Answer
$x = -4$ or $x = -3$
Work Step by Step
First, we want to isolate the radical:
$\sqrt {3x + 13} = x + 5$
Square both sides of the equation to eliminate the radical:
$3x + 13 = (x + 5)^2$
$3x + 13 = x^2 + 10x + 25$
Move all terms to the left side of the equation and combine like terms:
$3x+13-x^2 - 10x - 25 = 0\\
-x^2 - 7x - 12 = 0$
Divide both sides of the equation by $-1$ so that the $x^2$ term is positive:
$x^2 + 7x + 12 = 0$
We have a quadratic equation, which is in the form $ax^2 + bx + c = 0$. We need to find which factors multiplied together will equal $ac$ but when added together will equal $b$.
In this equation, $ac$ is $12$ and $b$ is $7$. The factors $4$ and $3$ will work.
Let's rewrite the equation in factored form:
$(x + 4)(x + 3) = 0$
Sole using the Zero-Product Property bu equating each factor to $0$< then solve each equation.
First factor:
$x + 4 = 0$
$x = -4$
Second factor:
$x + 3 = 0$
$x = -3$
To check if we have any extraneous solutions, we substitute each solution into the original equation to see if the two sides equal one another.
Let's check the first solution:
$\sqrt {3(-4) + 13} - 5 = -4$
Multiply to simplify:
$\sqrt {-12 + 13} - 5 = -4$
Combine the terms inside the radicand:
$\sqrt {1} - 5 = -4$
Take the square root:
$1 - 5 = -4$
Combine like terms:
$-4 = -4$
The sides are equal; therefore, this is a valid solution.

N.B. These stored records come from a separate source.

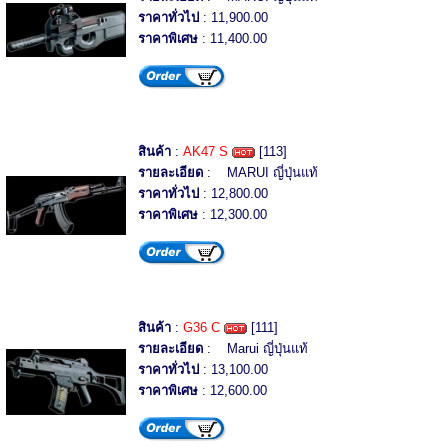
ราคาทั่วไป
: 11,900.00
ราคาพิเศษ
: 11,400.00
สินค้า
:
AK47 S
[113]
รายละเอียด
: MARUI ญี่ปุ่นแท้
ราคาทั่วไป
: 12,800.00
ราคาพิเศษ
: 12,300.00
สินค้า
:
G36 C
[111]
รายละเอียด
: Marui ญี่ปุ่นแท้
ราคาทั่วไป
: 13,100.00
ราคาพิเศษ
: 12,600.00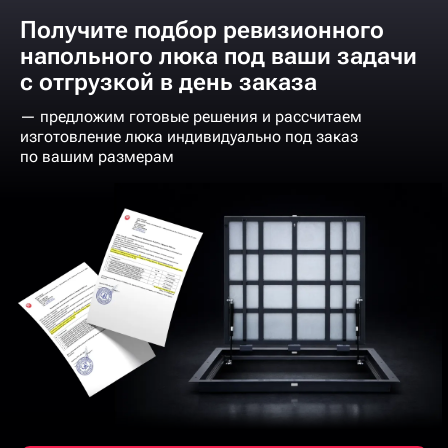
Получите подбор ревизионного
напольного люка под ваши задачи
с отгрузкой в день заказа
— предложим готовые решения и рассчитаем
изготовление люка индивидуально под заказ
по вашим размерам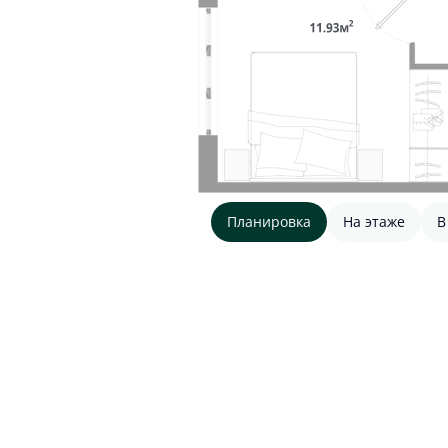
Планировка
На этаже
В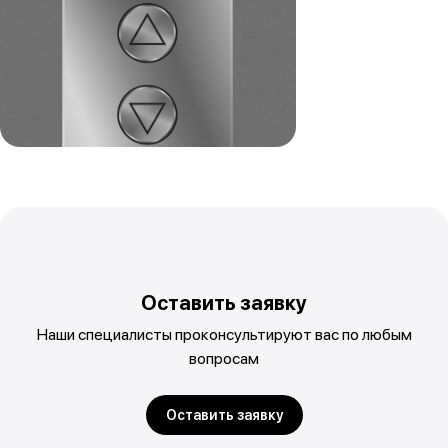
Оставить заявку
Наши специалисты проконсультируют вас по любым
вопросам
Оставить заявку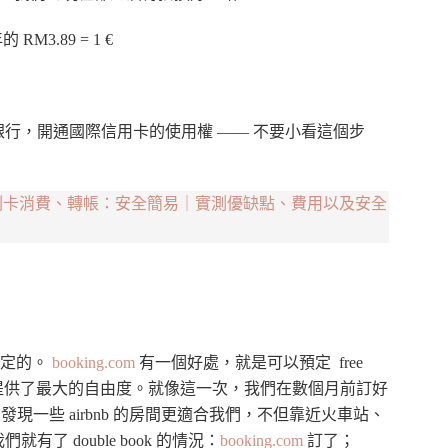
M3.89 = 1 €
行，開通國際信用卡的使用權 —— 不要小看這個步
在手 出國刷卡消費、轉帳：安全簡易｜實測優缺點、費用以及安全
定的。
booking.com
有一個好處，就是可以預定 free
貴，可是提供了最大的自由度。就像這一次，我們在數個月前訂好
果發現一些 airbnb 的房間更適合我們，不但靠近火車站、
 double book 的情況：
booking.com
訂了；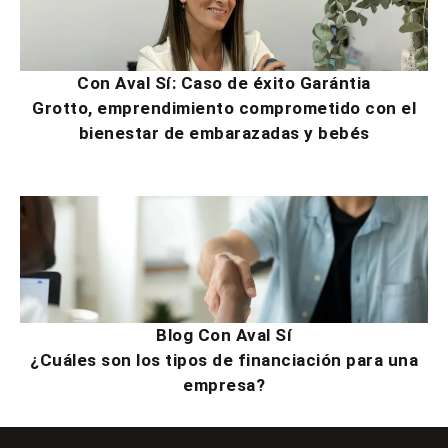
Con Aval Sí: Caso de éxito Garántia
Grotto, emprendimiento comprometido con el
bienestar de embarazadas y bebés
Blog Con Aval Sí
¿Cuáles son los tipos de financiación para una
empresa?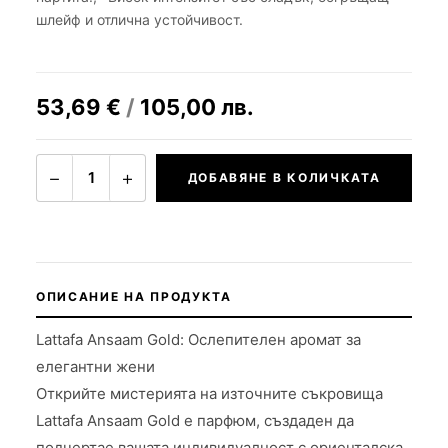
шлейф и отлична устойчивост.
53,69
€
/
105,00
лв.
−
+
1
ДОБАВЯНЕ В КОЛИЧКАТА
ОПИСАНИЕ НА ПРОДУКТА
Lattafa Ansaam Gold: Ослепителен аромат за
елегантни жени
Открийте мистерията на източните съкровища
Lattafa Ansaam Gold е парфюм, създаден да
подчертае вашата индивидуалност с ориенталска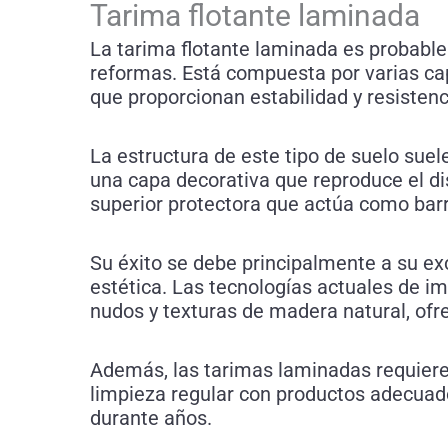
Tarima flotante laminada
La tarima flotante laminada es probabl
reformas. Está compuesta por varias ca
que proporcionan estabilidad y resistenc
La estructura de este tipo de suelo suel
una capa decorativa que reproduce el di
superior protectora que actúa como barr
Su éxito se debe principalmente a su exce
estética. Las tecnologías actuales de im
nudos y texturas de madera natural, ofr
Además, las tarimas laminadas requier
limpieza regular con productos adecuad
durante años.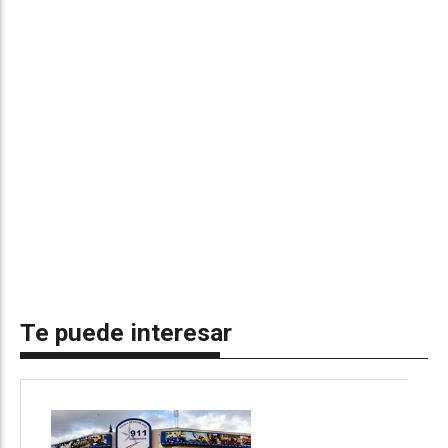
Te puede interesar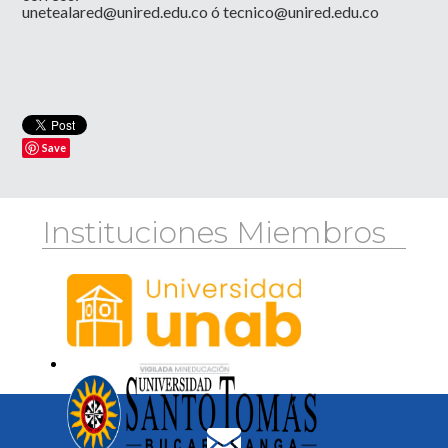
unetealared@unired.edu.co
ó
tecnico@unired.edu.co
Save
Instituciones Miembros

Let's try the solution $x = -3$:
$\sqrt {3(-3) + 13} - 5 = -3$
Multiply to simplify:
$\sqrt {-9+ 13} - 5 = -3$
Combine the terms inside the radicand:
$\sqrt {4} - 5 = -3$
Take the square root:
$2 - 5 = -3$
Combine like terms:
$-3= -3$
Both sides are equal; therefore, this solution is also valid.